JW: In this particular moment, you can see what lies within all these power relations surrounding artistic production. As a dramaturg, you have to ask yourself how strongly you want to be connected to state or municipal policy. As pointed out by others, the so-called "BDS-resolution” that was initially brought to the table by the far right party AfD (Alternative for Germany), and that suggests that publicly funded cultural institutions backcheck their collaborators on the basis of a ridiculous generalized equation of the BDS Movement with antisemitism, established a legally completely blurry political norm and led to a lot of cases of cancellations.(1) While there have been efforts to protest such developments since 2019 on various levels, what I find troubling when speaking with my German colleagues in the current situation is them taking a position of mediation: using their privileged access to cultural politics to lobby against these measures, while artists are assigned the role to speak out against the ongoing genocide in Gaza. That distributes the risks of voicing critique publicly very unevenly.  

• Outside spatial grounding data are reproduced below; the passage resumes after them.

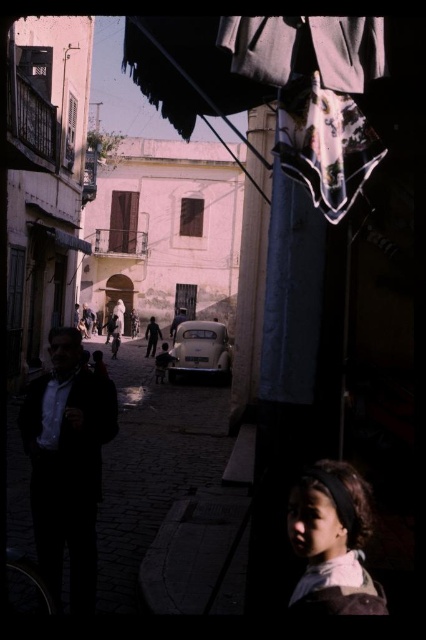 Is point (195, 384) positioned behind point (203, 371)?

Yes, point (195, 384) is behind point (203, 371).

Is point (210, 483) closer to camera compared to point (198, 368)?

That is True.

Between point (141, 548) and point (215, 339), which one is positioned in front?

Point (141, 548) is more forward.

You are a GUI agent. You are given a task and a screenshot of the screen. Output one action in this format:
    pyautogui.click(x=<x>, y=<y>)
    Task: Click on the white matte car at center
    This screenshot has height=640, width=426.
    Given the screenshot: What is the action you would take?
    pyautogui.click(x=152, y=465)

Is dark matte suit at left to the left of dark brown hair at lower right from the viewer's perspective?

Indeed, dark matte suit at left is positioned on the left side of dark brown hair at lower right.

Does dark matte suit at left appear on the right side of dark brown hair at lower right?

In fact, dark matte suit at left is to the left of dark brown hair at lower right.

Who is more forward, (36, 388) or (365, 508)?

Point (365, 508) is in front.

Find the location of a particular element. dark matte suit at left is located at coordinates click(68, 464).

I want to click on white matte car at center, so click(x=152, y=465).

Can you confirm if white matte car at center is thinner than dark brown hair at center?

Incorrect, white matte car at center's width is not less than dark brown hair at center's.

Identify the location of white matte car at center. This screenshot has height=640, width=426. (152, 465). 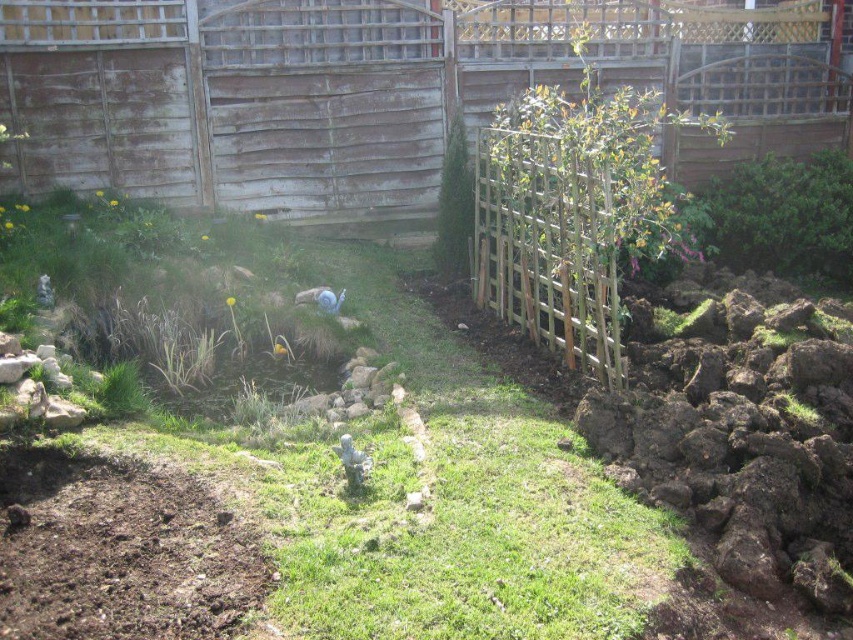 You are a gardener who needs to plant a new flower bed between the green grass at center and the weathered wood fence at upper center. The flower bed requires at least 10 feet of space. Do you have enough space to plant it?

The green grass at center is 11.77 feet from the weathered wood fence at upper center, which is more than the required 10 feet. Therefore, you have enough space to plant the flower bed between them.

You are a gardener who wants to mow the green grass at center. Can you mow it without hitting the weathered wood fence at upper center?

The green grass at center is shorter than the weathered wood fence at upper center, so yes, you can mow the green grass at center without hitting the fence because it is lower in height.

CS: So, coming back to the beginning where you spoke about the gaze of the dramaturg looking at the artistic work and dramaturgy’s relation to a sort of inherent educational project, where does this place us right now?


JW: The fear in Germany seems to be that cultural funding of the already precarious independent scene could be withdrawn more or less completely when they appear to misalign with dilettante and dysfunctional measures of state-imposed, so-called "anti-antisemitism." 

Interestingly enough, in the genealogy of the German cultural sphere you can find another project of education: the re-education program of a population where anti-democratic, authoritarian, racist, and antisemitic beliefs still prevailed after WWII. This is the backdrop of an extended attack of the cultural funding system via the defamation of cultural as being antisemitic, because they don't follow the so-called "Staats-räson" that problematically links the liberal anti-fascism as the foundation of the post-fascist order to an unconditional support of Israel.(2)


CS: As all of this brings to the table the (political) idea of “a public,” we can also think back to the biopolitical speculations at play in the dramaturgical gaze you mentioned earlier. 


JW: I would rather think about practices of “making public” in a double sense: presenting a work but also seeing what kind of “public” it performs and performatively produces. In that line, I’d also suggest thinking about instituting practices as Isabel Lorey suggests that might also be ephemeral, instead of institutions as fixed entities. 

More directly coming back to dramaturgy, there might be a distinction between education and “studies” (again turning to Moten and Harney) that undoes the figures of the consultant or intellectual that pass on their authority to the dramaturg. There’s a whole archive of radical democratic pedagogies that alternative, maybe post-dramaturgical practice can be learned from.(3) From Augusto Boal to Angela Davis, from militant investigations of the Operaismo Movement to Ulrike Meinhof's Film “Bambule.”(4)


CS: Considering the historical contextualization we have attempted, these pedagogical concepts/practices of openness show us a way to work against the current authoritarian tendencies. They can help us engage in a self-critical discourse of dramaturgy and accept and work with the ambivalence at the heart of it. Thank you for thinking through this with me and all your thoughts, Joshua!



Footnotes

  1.  https://www.theguardian.com/world/2019/may/17/german-parliament-declares-israel-boycott-campaign-antisemitic
  2. An extensive syllabus on the current debate in Germany was assembled by Wirklichkeit Books: https://docs.google.com/spreadsheets/d/e/2PACX-1vRw8PV3XGyiWuVabtIxv9N_DtY4uMokGBve76cZsiA1kNCtE3M3AxPntgvgEusBdCjbBxRqcgUEtgFv/pubhtml.
  3.  see for that also Sandra Umathum/Jan Deck Postdramaturgien (2020)
  4. Thank you for pointing to Franziska Aigner!